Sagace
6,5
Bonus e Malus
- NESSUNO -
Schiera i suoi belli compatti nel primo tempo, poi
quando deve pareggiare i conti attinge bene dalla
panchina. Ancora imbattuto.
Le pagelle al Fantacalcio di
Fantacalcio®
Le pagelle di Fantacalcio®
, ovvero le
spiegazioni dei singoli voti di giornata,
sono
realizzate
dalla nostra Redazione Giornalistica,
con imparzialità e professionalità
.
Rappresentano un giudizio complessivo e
════════════════════
EXERCISE: Your task is to copy all of the entries exactly.

EXPECTED ANSWER:
Sagace
6,5
Bonus e Malus
- NESSUNO -
Schiera i suoi belli compatti nel primo tempo, poi
quando deve pareggiare i conti attinge bene dalla
panchina. Ancora imbattuto.
Le pagelle al Fantacalcio di
Fantacalcio®
Le pagelle di Fantacalcio®
, ovvero le
spiegazioni dei singoli voti di giornata,
sono
realizzate
dalla nostra Redazione Giornalistica,
con imparzialità e professionalità
.
Rappresentano un giudizio complessivo e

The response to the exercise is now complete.